Exercise objective: Set down the entries once more, exactly as given.

- - - - -

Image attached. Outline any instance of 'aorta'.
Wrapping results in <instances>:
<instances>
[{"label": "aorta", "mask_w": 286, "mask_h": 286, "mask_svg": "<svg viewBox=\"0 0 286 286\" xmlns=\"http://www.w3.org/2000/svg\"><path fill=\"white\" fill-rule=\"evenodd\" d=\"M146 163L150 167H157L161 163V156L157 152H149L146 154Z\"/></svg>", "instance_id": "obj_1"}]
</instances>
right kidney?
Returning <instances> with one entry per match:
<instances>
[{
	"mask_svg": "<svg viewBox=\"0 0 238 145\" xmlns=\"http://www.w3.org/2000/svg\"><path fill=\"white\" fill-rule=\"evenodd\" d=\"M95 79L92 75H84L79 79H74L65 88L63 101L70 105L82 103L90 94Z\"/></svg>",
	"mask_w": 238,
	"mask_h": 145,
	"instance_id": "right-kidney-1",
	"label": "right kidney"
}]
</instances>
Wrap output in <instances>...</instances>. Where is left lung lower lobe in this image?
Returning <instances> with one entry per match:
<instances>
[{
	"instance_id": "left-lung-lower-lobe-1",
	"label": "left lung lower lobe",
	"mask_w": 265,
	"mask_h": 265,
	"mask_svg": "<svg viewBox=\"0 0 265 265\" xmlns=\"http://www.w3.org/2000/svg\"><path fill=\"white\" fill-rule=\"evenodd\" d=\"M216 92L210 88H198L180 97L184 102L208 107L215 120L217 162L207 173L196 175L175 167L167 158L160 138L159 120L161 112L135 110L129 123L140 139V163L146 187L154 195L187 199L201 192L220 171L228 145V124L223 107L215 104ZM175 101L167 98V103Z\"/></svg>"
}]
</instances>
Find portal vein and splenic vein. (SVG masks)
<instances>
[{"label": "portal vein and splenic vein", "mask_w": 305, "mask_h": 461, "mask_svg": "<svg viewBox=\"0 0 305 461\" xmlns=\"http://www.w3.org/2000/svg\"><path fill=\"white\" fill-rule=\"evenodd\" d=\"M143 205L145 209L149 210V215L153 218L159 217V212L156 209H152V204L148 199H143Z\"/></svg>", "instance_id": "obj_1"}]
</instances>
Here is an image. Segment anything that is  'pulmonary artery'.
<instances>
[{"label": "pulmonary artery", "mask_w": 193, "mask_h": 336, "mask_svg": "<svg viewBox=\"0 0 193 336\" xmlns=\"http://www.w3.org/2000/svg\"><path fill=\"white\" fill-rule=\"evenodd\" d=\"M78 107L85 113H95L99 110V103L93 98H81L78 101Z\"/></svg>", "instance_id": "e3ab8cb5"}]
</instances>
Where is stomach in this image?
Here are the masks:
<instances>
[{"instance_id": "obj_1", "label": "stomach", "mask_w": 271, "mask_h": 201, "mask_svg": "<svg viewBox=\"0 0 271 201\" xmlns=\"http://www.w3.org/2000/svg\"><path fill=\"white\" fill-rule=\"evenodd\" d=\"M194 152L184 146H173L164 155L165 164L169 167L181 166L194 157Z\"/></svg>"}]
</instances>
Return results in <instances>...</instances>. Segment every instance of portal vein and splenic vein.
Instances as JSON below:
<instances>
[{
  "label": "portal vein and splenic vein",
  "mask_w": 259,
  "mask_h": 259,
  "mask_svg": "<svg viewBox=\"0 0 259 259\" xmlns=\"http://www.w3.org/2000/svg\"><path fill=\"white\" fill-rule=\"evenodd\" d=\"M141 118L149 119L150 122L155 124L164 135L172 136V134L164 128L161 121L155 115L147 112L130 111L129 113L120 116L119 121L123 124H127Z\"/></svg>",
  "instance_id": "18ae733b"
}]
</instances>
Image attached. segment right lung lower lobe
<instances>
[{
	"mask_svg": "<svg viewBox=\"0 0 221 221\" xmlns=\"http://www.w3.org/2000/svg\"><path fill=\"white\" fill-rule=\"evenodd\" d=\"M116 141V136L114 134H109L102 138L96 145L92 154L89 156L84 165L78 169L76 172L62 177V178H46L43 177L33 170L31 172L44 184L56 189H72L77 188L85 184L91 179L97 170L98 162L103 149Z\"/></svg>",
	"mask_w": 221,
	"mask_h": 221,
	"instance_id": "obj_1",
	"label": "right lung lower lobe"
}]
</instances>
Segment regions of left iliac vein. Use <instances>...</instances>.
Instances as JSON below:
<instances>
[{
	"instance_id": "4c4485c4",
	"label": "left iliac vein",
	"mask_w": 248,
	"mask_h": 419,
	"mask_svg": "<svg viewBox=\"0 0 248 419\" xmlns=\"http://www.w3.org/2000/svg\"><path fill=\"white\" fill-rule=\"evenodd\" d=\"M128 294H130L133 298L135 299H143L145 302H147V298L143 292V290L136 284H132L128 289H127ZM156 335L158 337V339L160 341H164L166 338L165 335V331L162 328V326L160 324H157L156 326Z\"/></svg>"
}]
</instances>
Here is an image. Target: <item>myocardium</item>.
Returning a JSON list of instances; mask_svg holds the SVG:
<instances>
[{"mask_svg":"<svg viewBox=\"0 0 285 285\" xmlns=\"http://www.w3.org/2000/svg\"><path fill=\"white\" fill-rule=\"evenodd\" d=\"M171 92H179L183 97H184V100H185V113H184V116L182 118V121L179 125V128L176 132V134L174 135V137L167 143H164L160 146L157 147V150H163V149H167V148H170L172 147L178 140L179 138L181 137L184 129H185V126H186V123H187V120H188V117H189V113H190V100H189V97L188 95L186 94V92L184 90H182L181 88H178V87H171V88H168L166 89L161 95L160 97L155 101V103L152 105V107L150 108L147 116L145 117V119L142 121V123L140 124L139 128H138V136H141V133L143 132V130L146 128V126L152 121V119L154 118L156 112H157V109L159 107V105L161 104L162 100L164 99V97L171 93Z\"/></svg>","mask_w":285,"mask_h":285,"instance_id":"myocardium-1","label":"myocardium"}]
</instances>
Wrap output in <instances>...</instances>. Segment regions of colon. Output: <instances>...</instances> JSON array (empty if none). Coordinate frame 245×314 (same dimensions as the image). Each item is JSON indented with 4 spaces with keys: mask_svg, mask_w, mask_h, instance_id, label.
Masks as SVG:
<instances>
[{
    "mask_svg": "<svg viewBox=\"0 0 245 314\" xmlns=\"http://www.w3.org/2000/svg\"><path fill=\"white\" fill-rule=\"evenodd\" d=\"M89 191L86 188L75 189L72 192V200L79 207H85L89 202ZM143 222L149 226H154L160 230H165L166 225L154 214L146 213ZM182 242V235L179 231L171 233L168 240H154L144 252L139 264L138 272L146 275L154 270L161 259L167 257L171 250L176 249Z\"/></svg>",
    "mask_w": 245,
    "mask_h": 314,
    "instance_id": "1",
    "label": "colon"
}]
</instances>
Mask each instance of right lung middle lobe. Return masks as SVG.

- - - - -

Expected answer:
Image attached. Outline any instance of 'aorta'.
Wrapping results in <instances>:
<instances>
[{"label": "aorta", "mask_w": 286, "mask_h": 286, "mask_svg": "<svg viewBox=\"0 0 286 286\" xmlns=\"http://www.w3.org/2000/svg\"><path fill=\"white\" fill-rule=\"evenodd\" d=\"M146 163L150 167H157L161 163V156L157 152H149L146 154Z\"/></svg>", "instance_id": "obj_1"}]
</instances>
right kidney?
Returning <instances> with one entry per match:
<instances>
[{
	"mask_svg": "<svg viewBox=\"0 0 238 145\" xmlns=\"http://www.w3.org/2000/svg\"><path fill=\"white\" fill-rule=\"evenodd\" d=\"M95 79L92 75H84L79 79H74L65 88L63 101L70 105L82 103L90 94Z\"/></svg>",
	"mask_w": 238,
	"mask_h": 145,
	"instance_id": "right-kidney-1",
	"label": "right kidney"
}]
</instances>
Wrap output in <instances>...</instances>. Where is left lung lower lobe in this image?
Returning <instances> with one entry per match:
<instances>
[{
	"instance_id": "left-lung-lower-lobe-1",
	"label": "left lung lower lobe",
	"mask_w": 265,
	"mask_h": 265,
	"mask_svg": "<svg viewBox=\"0 0 265 265\" xmlns=\"http://www.w3.org/2000/svg\"><path fill=\"white\" fill-rule=\"evenodd\" d=\"M216 92L210 88H198L180 97L184 102L208 107L215 120L217 162L207 173L196 175L175 167L167 158L160 138L159 120L161 112L135 110L129 123L140 139V163L146 187L154 195L187 199L201 192L220 171L228 145V124L223 107L215 104ZM175 101L167 98V103Z\"/></svg>"
}]
</instances>
Find portal vein and splenic vein. (SVG masks)
<instances>
[{"label": "portal vein and splenic vein", "mask_w": 305, "mask_h": 461, "mask_svg": "<svg viewBox=\"0 0 305 461\" xmlns=\"http://www.w3.org/2000/svg\"><path fill=\"white\" fill-rule=\"evenodd\" d=\"M143 205L145 209L149 210V215L153 218L159 217V212L156 209H152V204L148 199H143Z\"/></svg>", "instance_id": "obj_1"}]
</instances>
Here is an image. Segment anything that is  'pulmonary artery'.
<instances>
[{"label": "pulmonary artery", "mask_w": 193, "mask_h": 336, "mask_svg": "<svg viewBox=\"0 0 193 336\" xmlns=\"http://www.w3.org/2000/svg\"><path fill=\"white\" fill-rule=\"evenodd\" d=\"M78 107L85 113H95L99 110V103L93 98H81L78 101Z\"/></svg>", "instance_id": "e3ab8cb5"}]
</instances>
Where is stomach in this image?
Here are the masks:
<instances>
[{"instance_id": "obj_1", "label": "stomach", "mask_w": 271, "mask_h": 201, "mask_svg": "<svg viewBox=\"0 0 271 201\" xmlns=\"http://www.w3.org/2000/svg\"><path fill=\"white\" fill-rule=\"evenodd\" d=\"M194 152L184 146H173L164 155L165 164L169 167L181 166L194 157Z\"/></svg>"}]
</instances>
Return results in <instances>...</instances>. Segment every instance of portal vein and splenic vein.
Instances as JSON below:
<instances>
[{
  "label": "portal vein and splenic vein",
  "mask_w": 259,
  "mask_h": 259,
  "mask_svg": "<svg viewBox=\"0 0 259 259\" xmlns=\"http://www.w3.org/2000/svg\"><path fill=\"white\" fill-rule=\"evenodd\" d=\"M141 118L149 119L150 122L155 124L164 135L172 136V134L164 128L161 121L155 115L147 112L130 111L129 113L120 116L119 121L123 124H127Z\"/></svg>",
  "instance_id": "18ae733b"
}]
</instances>
Image attached. segment right lung lower lobe
<instances>
[{
	"mask_svg": "<svg viewBox=\"0 0 221 221\" xmlns=\"http://www.w3.org/2000/svg\"><path fill=\"white\" fill-rule=\"evenodd\" d=\"M116 141V136L114 134H109L102 138L96 145L92 154L89 156L84 165L78 169L76 172L62 177V178H46L43 177L33 170L31 172L44 184L56 189H72L77 188L85 184L91 179L97 170L98 162L103 149Z\"/></svg>",
	"mask_w": 221,
	"mask_h": 221,
	"instance_id": "obj_1",
	"label": "right lung lower lobe"
}]
</instances>
Segment regions of left iliac vein. Use <instances>...</instances>.
Instances as JSON below:
<instances>
[{
	"instance_id": "4c4485c4",
	"label": "left iliac vein",
	"mask_w": 248,
	"mask_h": 419,
	"mask_svg": "<svg viewBox=\"0 0 248 419\" xmlns=\"http://www.w3.org/2000/svg\"><path fill=\"white\" fill-rule=\"evenodd\" d=\"M128 294H130L133 298L135 299H143L145 302H147V298L143 292V290L136 284H132L128 289H127ZM156 335L158 337V339L160 341H164L166 338L165 335V331L162 328V326L160 324H157L156 326Z\"/></svg>"
}]
</instances>
Here is an image. Target: <item>myocardium</item>.
Returning a JSON list of instances; mask_svg holds the SVG:
<instances>
[{"mask_svg":"<svg viewBox=\"0 0 285 285\" xmlns=\"http://www.w3.org/2000/svg\"><path fill=\"white\" fill-rule=\"evenodd\" d=\"M171 92H179L183 97H184V100H185V113H184V116L182 118V121L179 125V128L176 132V134L174 135V137L167 143H164L160 146L157 147V150H163V149H167V148H170L172 147L178 140L179 138L181 137L184 129H185V126H186V123H187V120H188V117H189V113H190V100H189V97L188 95L186 94V92L184 90H182L181 88H178V87H171V88H168L166 89L161 95L160 97L155 101V103L152 105V107L150 108L147 116L145 117V119L142 121V123L140 124L139 128H138V136H141V133L143 132V130L146 128V126L152 121V119L154 118L156 112H157V109L159 107V105L161 104L162 100L164 99V97L171 93Z\"/></svg>","mask_w":285,"mask_h":285,"instance_id":"myocardium-1","label":"myocardium"}]
</instances>
Wrap output in <instances>...</instances>. Segment regions of colon. Output: <instances>...</instances> JSON array (empty if none). Coordinate frame 245×314 (same dimensions as the image). Each item is JSON indented with 4 spaces with keys: mask_svg, mask_w, mask_h, instance_id, label.
Masks as SVG:
<instances>
[{
    "mask_svg": "<svg viewBox=\"0 0 245 314\" xmlns=\"http://www.w3.org/2000/svg\"><path fill=\"white\" fill-rule=\"evenodd\" d=\"M89 191L86 188L75 189L72 192V200L79 207H85L89 202ZM143 222L149 226H154L160 230H165L166 225L154 214L146 213ZM182 242V235L179 231L171 233L168 240H154L144 252L139 264L138 272L146 275L154 270L161 259L167 257L171 250L176 249Z\"/></svg>",
    "mask_w": 245,
    "mask_h": 314,
    "instance_id": "1",
    "label": "colon"
}]
</instances>
Mask each instance of right lung middle lobe. Return masks as SVG.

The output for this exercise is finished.